What you have to do: A bare number is the only acceptable answer: how many lines of these entries include "Australia"?

Dataset entries

[Start of Attachment]

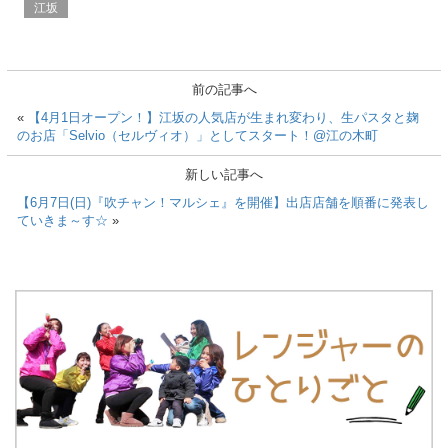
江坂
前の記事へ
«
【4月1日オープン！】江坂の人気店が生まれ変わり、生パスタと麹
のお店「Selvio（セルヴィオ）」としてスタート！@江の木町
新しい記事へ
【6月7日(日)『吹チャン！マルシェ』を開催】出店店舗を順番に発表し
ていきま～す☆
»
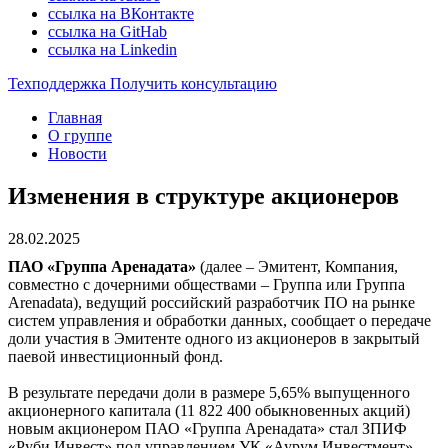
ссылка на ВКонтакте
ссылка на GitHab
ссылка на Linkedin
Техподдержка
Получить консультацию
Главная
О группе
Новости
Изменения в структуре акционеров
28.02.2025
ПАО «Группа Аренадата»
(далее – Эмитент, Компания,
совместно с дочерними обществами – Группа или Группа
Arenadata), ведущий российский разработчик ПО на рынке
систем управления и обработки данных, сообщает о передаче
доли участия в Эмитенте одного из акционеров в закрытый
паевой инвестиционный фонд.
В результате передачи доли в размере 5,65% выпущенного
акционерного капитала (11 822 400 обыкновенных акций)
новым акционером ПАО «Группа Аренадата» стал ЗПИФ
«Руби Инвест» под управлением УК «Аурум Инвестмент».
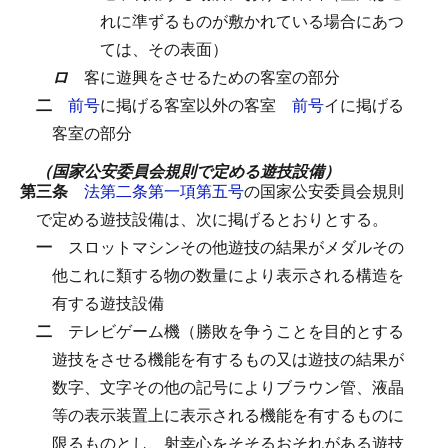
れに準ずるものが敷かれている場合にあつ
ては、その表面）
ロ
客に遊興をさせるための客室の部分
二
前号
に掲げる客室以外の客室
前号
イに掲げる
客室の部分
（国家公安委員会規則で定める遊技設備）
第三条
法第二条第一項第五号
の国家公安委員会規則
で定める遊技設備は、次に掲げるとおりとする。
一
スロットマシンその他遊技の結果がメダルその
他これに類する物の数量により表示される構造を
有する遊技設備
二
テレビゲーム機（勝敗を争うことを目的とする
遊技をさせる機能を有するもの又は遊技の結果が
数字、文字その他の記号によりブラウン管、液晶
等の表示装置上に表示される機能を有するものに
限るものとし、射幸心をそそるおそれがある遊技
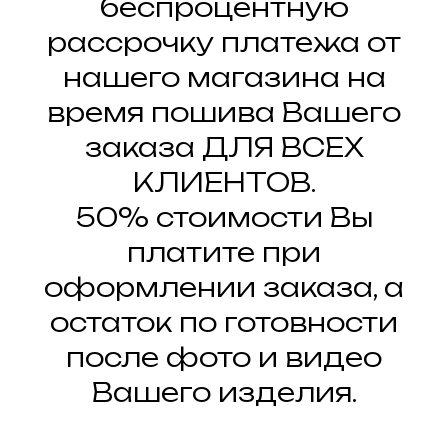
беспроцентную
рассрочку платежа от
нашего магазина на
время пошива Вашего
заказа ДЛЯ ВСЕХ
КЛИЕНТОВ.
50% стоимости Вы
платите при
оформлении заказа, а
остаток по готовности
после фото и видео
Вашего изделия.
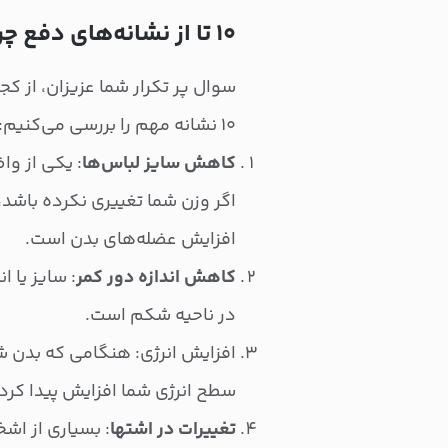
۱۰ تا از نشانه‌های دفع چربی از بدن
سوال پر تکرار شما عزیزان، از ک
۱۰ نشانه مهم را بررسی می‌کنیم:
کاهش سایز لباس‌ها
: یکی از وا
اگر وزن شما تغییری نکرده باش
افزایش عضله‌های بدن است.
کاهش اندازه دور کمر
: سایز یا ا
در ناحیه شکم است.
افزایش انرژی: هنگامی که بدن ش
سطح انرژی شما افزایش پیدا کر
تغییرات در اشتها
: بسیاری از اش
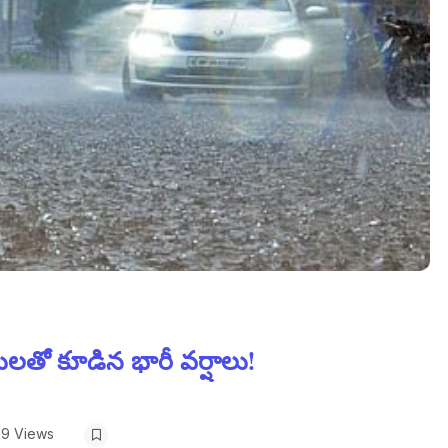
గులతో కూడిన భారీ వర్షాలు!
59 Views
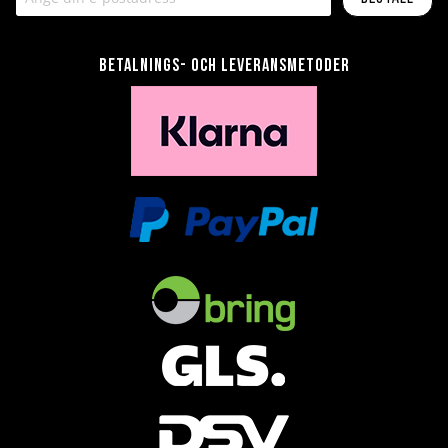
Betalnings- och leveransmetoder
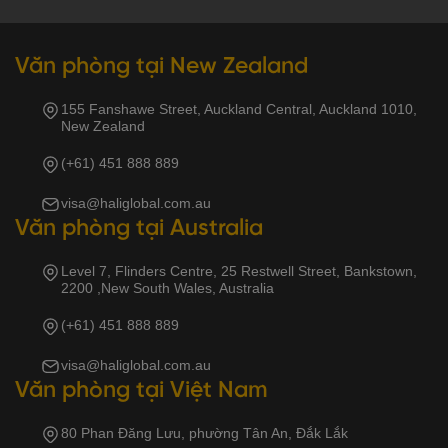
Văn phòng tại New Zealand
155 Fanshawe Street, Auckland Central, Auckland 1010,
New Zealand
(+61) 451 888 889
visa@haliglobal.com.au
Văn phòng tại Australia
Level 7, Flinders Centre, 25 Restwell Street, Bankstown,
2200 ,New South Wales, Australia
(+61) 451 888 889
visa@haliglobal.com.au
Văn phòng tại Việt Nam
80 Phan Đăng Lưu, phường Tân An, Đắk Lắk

[End of Attachment]

Task response: 2